LANGAGE EVOLUE OU LANGAGE DE HAUT NIVEAU


On désigne par langage évolué tous les langages se situant au-dessus des langages de bas
niveau (langage machine, assembleur). Le langage évolué est un langage qui accomplit
beaucoup pour un minimum de code et d'effort de programmation, il y en a tout un paquet et je
cite à titre d'exemple : Pascal, Java, C, C++, C#, Visual Basic (ou VB), Delphi, Python, Perl,
PHP, JavaScript, VBscript, ASP etc.

Ces langages sont qualifiés d'évolués, car ils masquent la complexité de la programmation.
Contrairement au langage assembleur qui est très proche du langage machine, ils proposent
des couches qui rendent le matériel abstrait. Pour écrire un logiciel de messagerie internet, pas
besoin de connaître la marque de la carte réseau ou du modem. Encore une autre chose
l'assembleur ne se sert pas des structures évoluées comme les boucles (while, for) et les
conditions (if, switch) alors que ces dernières font une partie intégrante dans les langages
évolués.

La syntaxe des langages évolués est très simplifiée, on y trouve par exemple des mots en
anglais (if, do while, switch, integer, string) donc il est plus accessible et compréhensible aux
gens que l'assembleur lui-même plus accessible que le langage machine.

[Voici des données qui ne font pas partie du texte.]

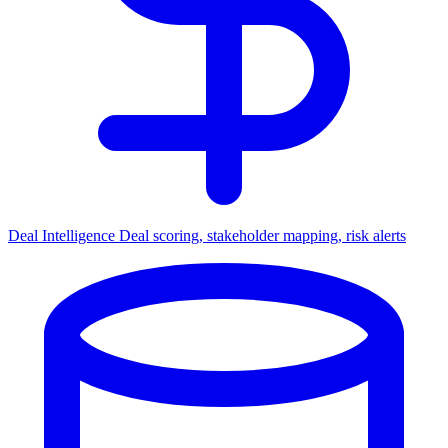
Deal Intelligence
Deal scoring, stakeholder mapping, risk alerts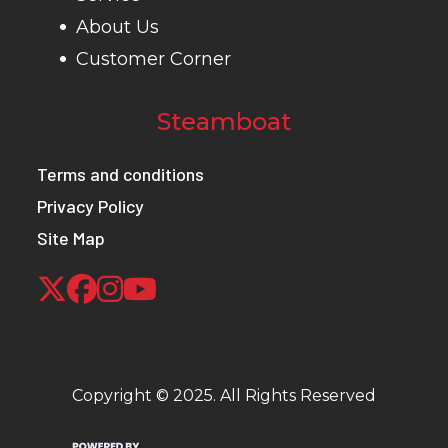
About Us
Customer Corner
Steamboat
Terms and conditions
Privacy Policy
Site Map
Copyright © 2025. All Rights Reserved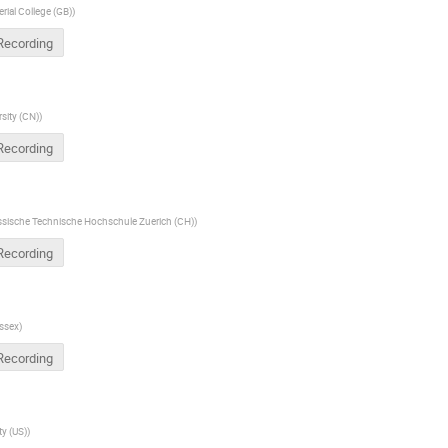
rial College (GB)
)
Recording
sity (CN)
)
Recording
sische Technische Hochschule Zuerich (CH)
)
Recording
ussex
)
Recording
ty (US)
)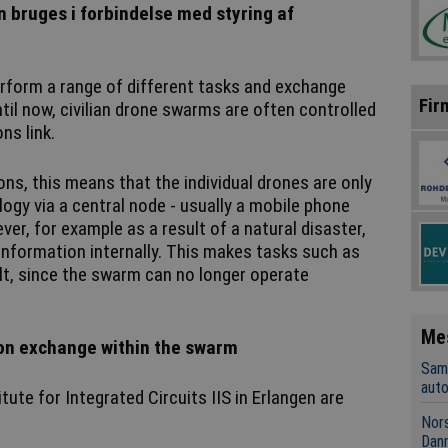
 bruges i forbindelse med styring af
rform a range of different tasks and exchange
Fir
til now, civilian drone swarms are often controlled
ns link.
s, this means that the individual drones are only
ogy via a central node - usually a mobile phone
er, for example as a result of a natural disaster,
nformation internally. This makes tasks such as
ult, since the swarm can no longer operate
Me
on exchange within the swarm
Sama
aut
ute for Integrated Circuits IIS in Erlangen are
Nors
Dan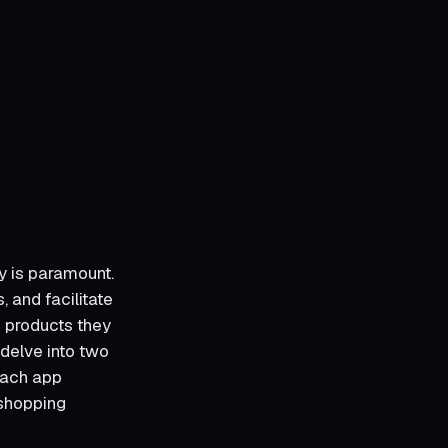
y is paramount.
 and facilitate
 products they
 delve into two
each app
 shopping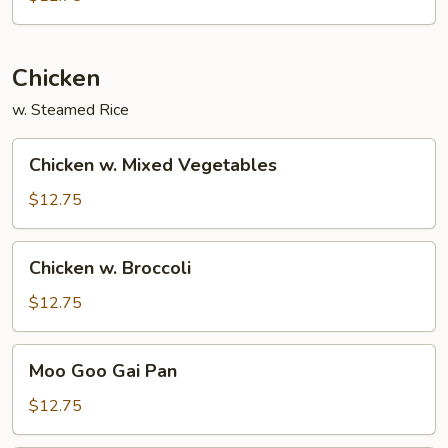
Sprout
Chicken
w. Steamed Rice
Chicken
Chicken w. Mixed Vegetables
w.
Mixed
$12.75
Vegetables
Chicken
Chicken w. Broccoli
w.
Broccoli
$12.75
Moo
Moo Goo Gai Pan
Goo
Gai
$12.75
Pan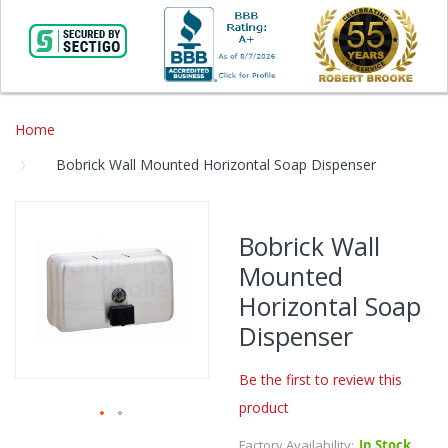
Home
Bobrick Wall Mounted Horizontal Soap Dispenser
Skip
to
Bobrick Wall
the
Mounted
end
of
Horizontal Soap
the
Dispenser
images
gallery
Be the first to review this
product
Skip
Factory Availability:
In Stock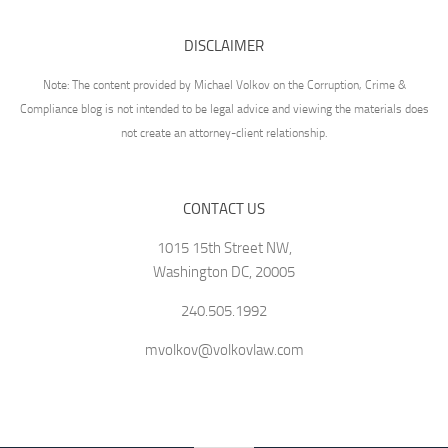
DISCLAIMER
Note: The content provided by Michael Volkov on the Corruption, Crime &
Compliance blog is not intended to be legal advice and viewing the materials does
not create an attorney-client relationship.
CONTACT US
1015 15th Street NW,
Washington DC, 20005
240.505.1992
mvolkov@volkovlaw.com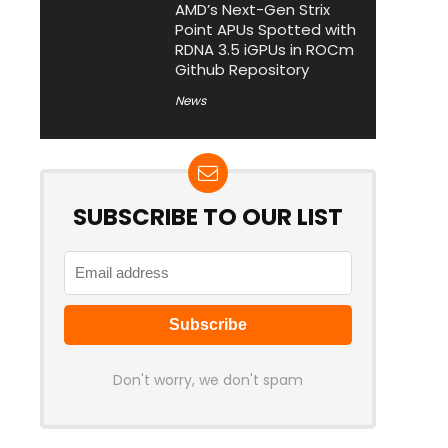
AMD’s Next-Gen Strix
Point APUs Spotted with
RDNA 3.5 iGPUs in ROCm
Github Repository
News
SUBSCRIBE TO OUR LIST
Don't worry, we don't spam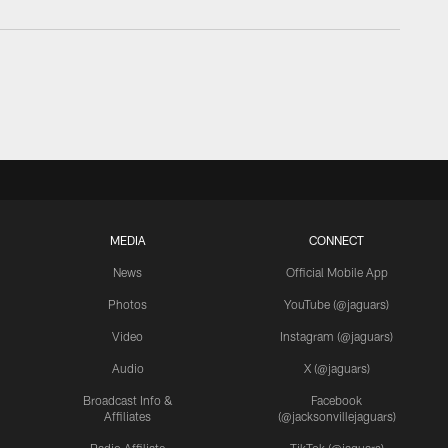
MEDIA
CONNECT
News
Official Mobile App
Photos
YouTube (@jaguars)
Video
Instagram (@jaguars)
Audio
X (@jaguars)
Broadcast Info &
Facebook
Affiliates
(@jacksonvillejaguars)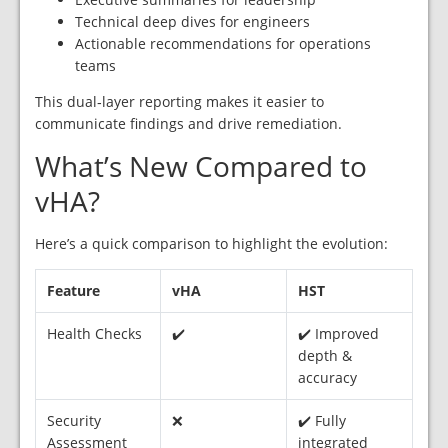
Technical deep dives for engineers
Actionable recommendations for operations
teams
This dual‑layer reporting makes it easier to
communicate findings and drive remediation.
What’s New Compared to
vHA?
Here’s a quick comparison to highlight the evolution:
Feature
vHA
HST
Health Checks
✔️
✔️ Improved
depth &
accuracy
Security
❌
✔️ Fully
Assessment
integrated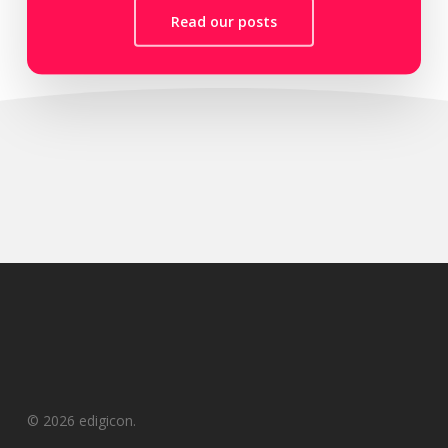
Read our posts
© 2026 edigicon.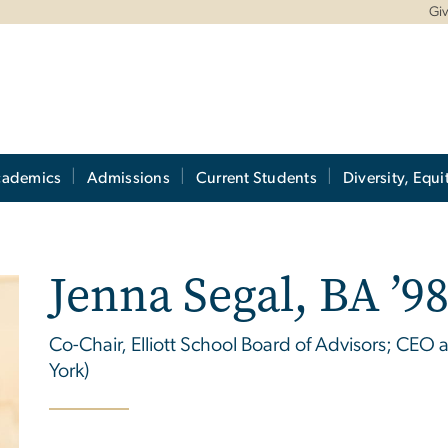
Gi
cademics
Admissions
Current Students
Diversity, Equi
Jenna Segal, BA ’9
Co-Chair, Elliott School Board of Advisors; CEO
York)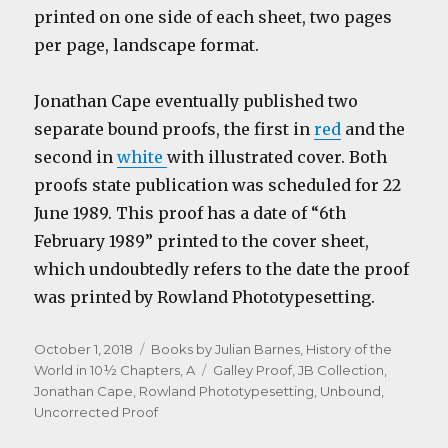
printed on one side of each sheet, two pages
per page, landscape format.
Jonathan Cape eventually published two
separate bound proofs, the first in
red
and the
second in
white
with illustrated cover. Both
proofs state publication was scheduled for 22
June 1989. This proof has a date of “6th
February 1989” printed to the cover sheet,
which undoubtedly refers to the date the proof
was printed by Rowland Phototypesetting.
Posted
Categories
October 1, 2018
Books by Julian Barnes
,
History of the
on
Tags
World in 10½ Chapters, A
Galley Proof
,
JB Collection
,
Jonathan Cape
,
Rowland Phototypesetting
,
Unbound
,
Uncorrected Proof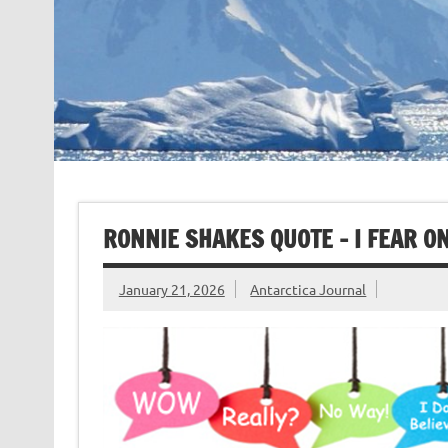
RONNIE SHAKES QUOTE – I FEAR ON
January 21, 2026
Antarctica Journal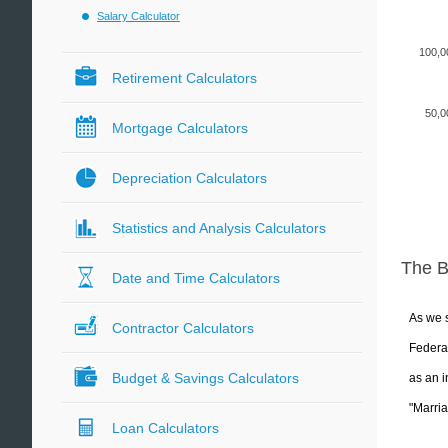
Salary Calculator
100,0
Retirement Calculators
50,0
Mortgage Calculators
Depreciation Calculators
Statistics and Analysis Calculators
The 
Date and Time Calculators
As we s
Contractor Calculators
Federal
Budget & Savings Calculators
as an i
"Marria
Loan Calculators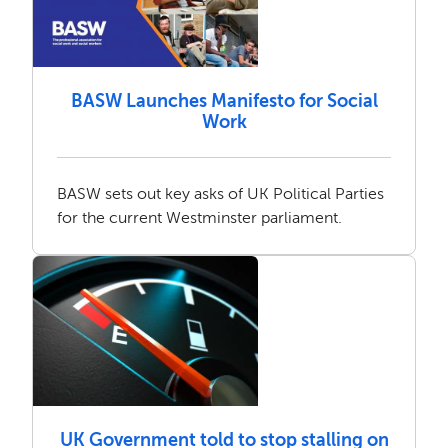
BASW Launches Manifesto for Social
Work
BASW sets out key asks of UK Political Parties
for the current Westminster parliament.
UK Government told to stop stalling on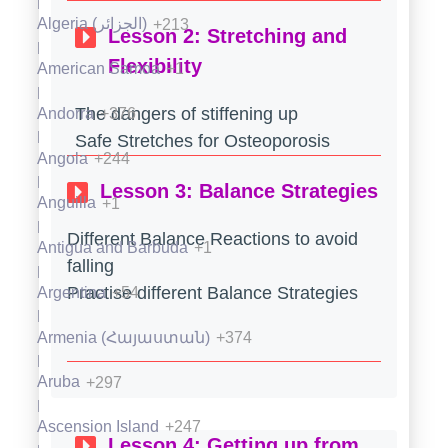
Ecuador
+593
Algeria (‫الجزائر‬‎)
+213
Lesson 2: Stretching and
Egypt (‫مصر‬‎)
+20
Flexibility
American Samoa
+1
El Salvador
+503
The dangers of stiffening up
Andorra
+376
Equatorial Guinea (Guinea Ecuatorial)
+240
Safe Stretches for Osteoporosis
Angola
+244
Eritrea
+291
Lesson 3: Balance Strategies
Anguilla
+1
Estonia (Eesti)
+372
Different Balance Reactions to avoid
Antigua and Barbuda
+1
falling
Eswatini
+268
Practise different Balance Strategies
Argentina
+54
Ethiopia
+251
Armenia (Հայաստան)
+374
Falkland Islands (Islas Malvinas)
+500
Aruba
+297
Faroe Islands (Føroyar)
+298
Ascension Island
+247
Lesson 4: Getting up from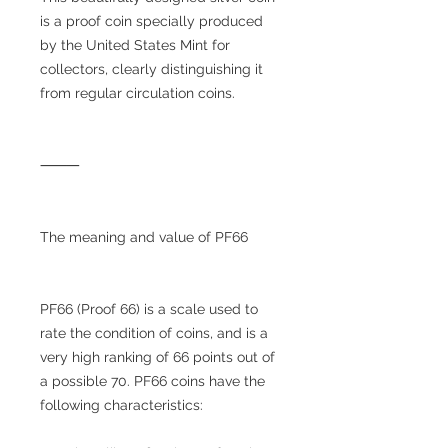
is a proof coin specially produced
by the United States Mint for
collectors, clearly distinguishing it
from regular circulation coins.
⸻
The meaning and value of PF66
PF66 (Proof 66) is a scale used to
rate the condition of coins, and is a
very high ranking of 66 points out of
a possible 70. PF66 coins have the
following characteristics: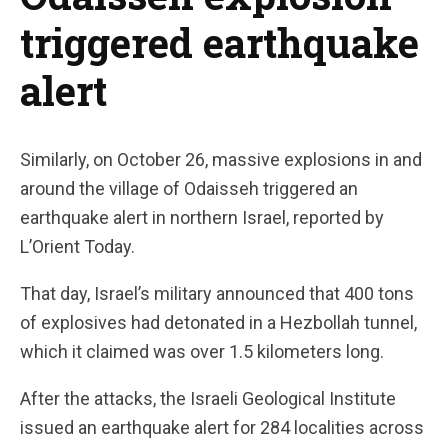
triggered earthquake
alert
Similarly, on October 26, massive explosions in and
around the village of Odaisseh triggered an
earthquake alert in northern Israel, reported by
L’Orient Today.
That day, Israel’s military announced that 400 tons
of explosives had detonated in a Hezbollah tunnel,
which it claimed was over 1.5 kilometers long.
After the attacks, the Israeli Geological Institute
issued an earthquake alert for 284 localities across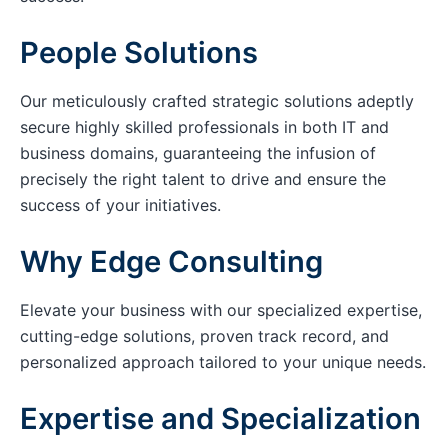
People Solutions
Our meticulously crafted strategic solutions adeptly
secure highly skilled professionals in both IT and
business domains, guaranteeing the infusion of
precisely the right talent to drive and ensure the
success of your initiatives.
Why Edge Consulting
Elevate your business with our specialized expertise,
cutting-edge solutions, proven track record, and
personalized approach tailored to your unique needs.
Expertise and Specialization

La famille des langages évolués peut être subdivisée en deux grandes catégories :
Les langages de scripts (langages interprétés)
Un script est une suite de commandes destinées à être exécutées dans leur ordre d'apparition
ligne par ligne, instruction par instruction ce qui peut se traduire par une lenteur plus ou moins
sensible. A l'instar des langages compilés les langages de scripts emploient aussi des
variables, les structures de contrôle (boucles, conditions), quelques exemples : JavaScript,
VBscript, PHP, ASP etc.

Les langages compilés


Ces langages sont traduits en langage machine avant leur exécution par un programme
compilateur, ces programmes fonctionnent ensuite comme s'ils étaient directement écrits en
langage machine. Ce qui se traduit par une plus grande rapidité d'exécution par rapport aux
langages interprétés. Quelques exemples : Java, Python, C, C++, Pascal etc.
Donc un langage compilé est un langage où toutes les instructions sont traduites en code
binaire avant d’être exécutées par un compilateur. Un langage interprété est un langage décodé
et exécuté instruction par instruction lors de l’exécution du programme.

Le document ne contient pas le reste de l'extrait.